Xiaomi Rushes Out New Smartphone to Grab Hobbled Huawei’s Market Share
Xiaomi Corp. has launched its latest flagship smartphone two months ahead of schedule, as it accelerates its drive to grab more market share in China from sanctions-hobbled Huawei Technologies and its recently spun off Honor budget brand.
The world’s No. 3 smartphone-maker introduced its new high-end Mi 11 model on Monday, 10 months after the debut of its predecessor, the Mi 10, in February.
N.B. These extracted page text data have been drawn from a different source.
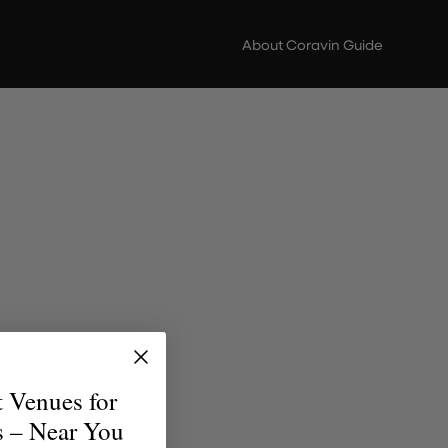
About Coravin Guide
 de
versidad
t Venues for
uentren
s – Near You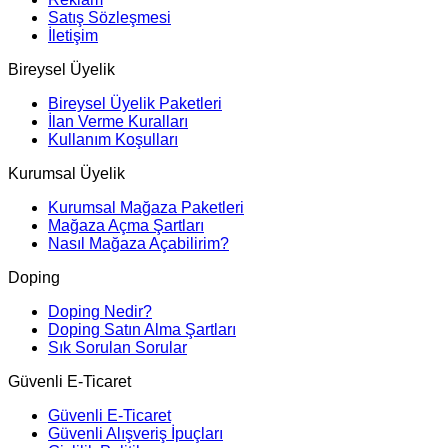
Satış Sözleşmesi
İletişim
Bireysel Üyelik
Bireysel Üyelik Paketleri
İlan Verme Kuralları
Kullanım Koşulları
Kurumsal Üyelik
Kurumsal Mağaza Paketleri
Mağaza Açma Şartları
Nasıl Mağaza Açabilirim?
Doping
Doping Nedir?
Doping Satın Alma Şartları
Sık Sorulan Sorular
Güvenli E-Ticaret
Güvenli E-Ticaret
Güvenli Alışveriş İpuçları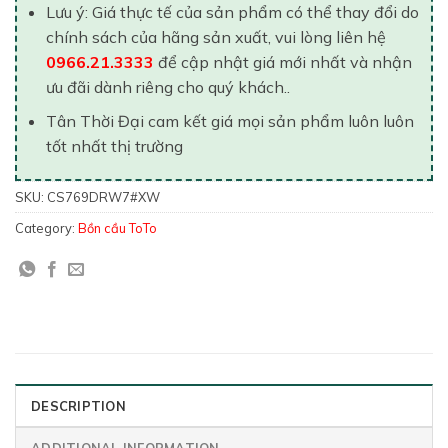
Lưu ý: Giá thực tế của sản phẩm có thể thay đổi do
chính sách của hãng sản xuất, vui lòng liên hệ
0966.21.3333
để cập nhật giá mới nhất và nhận
ưu đãi dành riêng cho quý khách..
Tân Thời Đại cam kết giá mọi sản phẩm luôn luôn
tốt nhất thị trường
SKU:
CS769DRW7#XW
Category:
Bồn cầu ToTo
DESCRIPTION
ADDITIONAL INFORMATION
Xiaomi has usually waited about a full year between the launch of each new model in the series.
The expedited launch comes as Xiaomi’s biggest domestic competitor, Huawei, reels from the effects of a crippling U.S. campaign that has cut off supplies of handset chips made with American technology.
It also coincides with Huawei’s former budget phone brand Honor scrambling to find its feet after being sold to a consortium of vendors and retailers in Shenzhen last month.
The Mi 11, which is powered by Qualcomm’s Snapdragon 888 chip that supports 5G technology, entered a presale phase Monday night before becoming available to the market on Jan. 1, founder and CEO Lei Jun said at the launch event.
The new Mi 11 models range in price from 3,999 yuan ($612) to 4,699 yuan, depending on memory capacity.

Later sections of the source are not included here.